Unlike Top2Vec and BERTopic, FASTopic is mixed-membership: each document gets a full theta over topics, so it carries the effects and diagnostics stack. New documents are mapped to topics by a distance-softmax over the fitted topic embeddings, so transform needs only their embeddings, no tokens:

theta_new = model.transform(new_doc_emb)   # (n, num_topics)

The reference trains by autodiff through the unrolled Sinkhorn iterations; topica has no autodiff, so it differentiates the fixed point of a hand-coded reverse-mode Sinkhorn (every gradient checked against finite differences) and steps with Adam. dt_alpha/tw_alpha are the inverse entropic regularizations for the two transport problems (reference defaults 3.0 and 2.0); larger is sharper.

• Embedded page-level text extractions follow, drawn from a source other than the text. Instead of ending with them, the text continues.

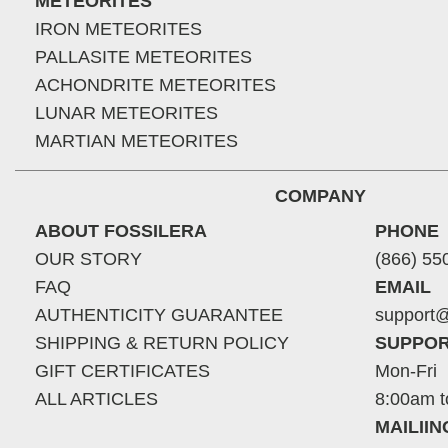
METEORITES
IRON METEORITES
PALLASITE METEORITES
ACHONDRITE METEORITES
LUNAR METEORITES
MARTIAN METEORITES
COMPANY
ABOUT FOSSILERA
PHONE
OUR STORY
(866) 55
FAQ
EMAIL
AUTHENTICITY GUARANTEE
support@
SHIPPING & RETURN POLICY
SUPPOR
GIFT CERTIFICATES
Mon-Fri
ALL ARTICLES
8:00am t
MAILII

Inspecting and adjusting clustering models

Top2Vec and BERTopic produce hard labels (-1 is a noise/outlier document), so they support two post-hoc edits. reduce_outliers() reassigns every -1 document to the topic whose words best explain it and rebuilds the topic-word matrix, returning how many it moved. merge_topics([[3, 7], [1, 2]]) collapses groups of topics you decide to combine, rebuilding the representation and renumbering topics. Both also gain transform/fit_transform for held-out documents, and the c-TF-IDF knobs bm25= and reduce_frequent= on BERTopic.

For a quick read of any fitted model (not just these), topica.topic_info(model, texts) returns per-topic size, prevalence, top words, and representative documents, with an outlier row when present; topica.topics_over_time(model, timestamps) and topica.topics_per_class(model, groups) summarize prevalence by time or group; and topica.set_topic_labels(model, {...}) stores your own labels.

The shared surface

Both models expose topica's standard fitted surface, so they slot in alongside every other model: topic_word (num_topics × vocab), doc_topic (num_docs × num_topics), top_words, num_topics, topic_names, vocabulary, and labels. The embedding-native additions are topic_vectors and topic_neighbors (Top2Vec) and approximate_distribution (BERTopic).

Tuning and notes

  • min_cluster_size is the main dial: larger gives fewer, broader topics; smaller gives more, finer ones. min_samples (default min_cluster_size) sets how aggressively sparse documents are called noise (label -1).
  • n_components is the dimensionality the embeddings are reduced to before clustering. The default reducer is a randomized PCA: fast, deterministic, and dependency-free, but it separates less sharply than UMAP and on closely spaced themes can merge clusters a UMAP run would split.
  • reducer="umap" switches to a faithful UMAP reducer (with n_neighbors), which separates real document embeddings much better. On a four-newsgroup slice it recovers four clean topics where PCA merges them into two. UMAP is opt-in at build time: install topica built with the umap feature (maturin develop --features python,umap); asking for it without that build raises a clear error. The default build stays lean and PCA-only.
  • Results are reproducible for a fixed seed.

Faithful to the references

On a shared task with shared document embeddings, topica's Top2Vec and BERTopic recover the same clusters as the Python BERTopic package (same topics, matching assignments). The difference is the dependency footprint: topica runs the pipeline in Rust with none of torch, umap-learn, or hdbscan installed.